- Born: August 24, 1952 (age 74) Oklahoma City, Oklahoma, United States
- Education: Massachusetts Institute of Technology
- Scientific career
- Fields: Robotics
- Workplaces: Carnegie Mellon University
- Thesis: Manipulator Grasping and Pushing Operations (1982)
- Doctoral advisor: Tomás Lozano-Pérez Berthold K.P. Horn

= Matthew T. Mason =

American roboticist

Matthew Thomas Mason (born August 24, 1952 in Oklahoma City, Oklahoma) is an American roboticist and the former Director of the Robotics Institute at Carnegie Mellon University. Mason is a researcher in the area of robotic manipulation, and is the author of a highly cited textbook in the field.

In 2004, Mason received widespread media attention for developing the first origami folding robot, demonstrating advances in difficult manipulation tasks.

== Biography ==
Mason received his B.S., M.S., and Ph.D. degrees from the Massachusetts Institute of Technology in 1976, 1978, and 1982, respectively. His M.S. Thesis Compliance and Force Control for Computer Control led Manipulators was advised by Berthold K.P. Horn, and his Ph.D. thesis Manipulator Grasping and Pushing Operations was advised by Tomas Lozano-Perez and Berthold K.P. Horn.

He worked at the IBM Thomas J. Watson Research Center as a research visitor in 1978, and has been teaching at the School of Computer Science and the Robotics Institute at Carnegie Mellon University since 1982. At CMU, Mason served as the chair of the robotics doctoral program from 1995–2004, and is currently the director of the Robotics Institute.

Mason served as the North American Editor of the Butterworths Series in Computer Automation from 1988 to 1994, the technical editor of the IEEE Journal on Robotics and Automation from 1989 to 1992, and on the board of editors for the MIT Robotics Review from 1988 to 1992. He is currently a member of the editorial and advisory board for the International Journal of Robotics Research.

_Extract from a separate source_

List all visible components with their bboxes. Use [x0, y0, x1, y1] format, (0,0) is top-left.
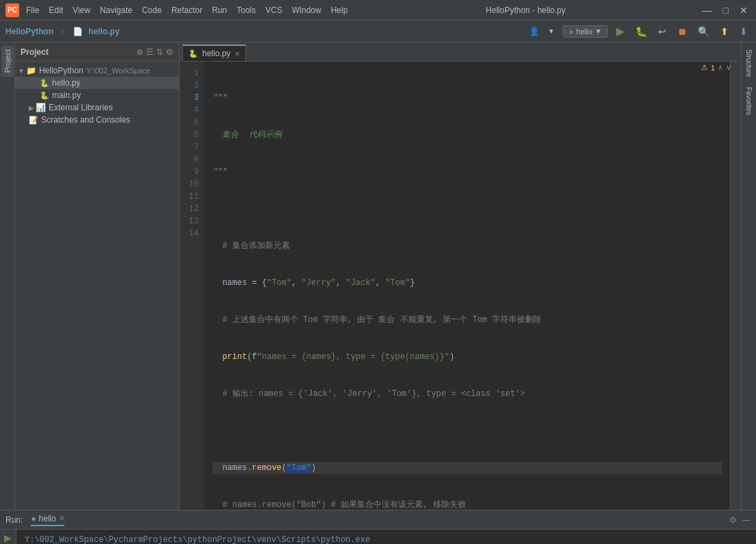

Mason was National Science Foundation Fellow from 1976 to 1980. In 1983 he received the System Development Foundation Prize. In 1992 he became Fellow of the American Association for Artificial Intelligence, and in 2000 he became Fellow of the Institute of Electrical and Electronics Engineers. Mason was the Chief Scientist at Berkshire Grey.

==Work==
Mason's work is organized around five topics:

- Mechanics of manipulation: modeling the physics of manipulation and how these models translates into implementation in robots.
- Robotic origami: the problem of origami as a challenging manipulation task for robots.
- Manipulation without hands: manipulation with a set of resources instead of just a manipulation subsystem (an arm).
- Locomotion without legs: exploiting all available resources for locomotion, similar to manipulation without hands
- Shortest paths for mobile robots: finding time optimal paths for robot motion.

==Publications==
Mason has published several books and articles, a selection:
- Matthew T. Mason, Mechanics of Robotic Manipulation, MIT Press: Cambridge, MA. 2001.
- Pankaj Agarwal, Lydia Kavraki, and Matthew T. Mason, editors. Robotics: the Algorithmic Perspective: 1998 Workshop on the Algorithmic Foundations of Robotics, A K Peters: Boston. 1998.
- Matthew T. Mason and J. Kenneth Salisbury, Robot Hands and the Mechanics of Manipulation, MIT Press: Cambridge, MA. 1985.
- J. Michael Brady, John M. Hollerbach, Timothy Johnson, Tomas Lozano-Perez, and Matthew T. Mason, Robot Motion: Planning and Control, MIT Press: Cambridge, MA. 1982.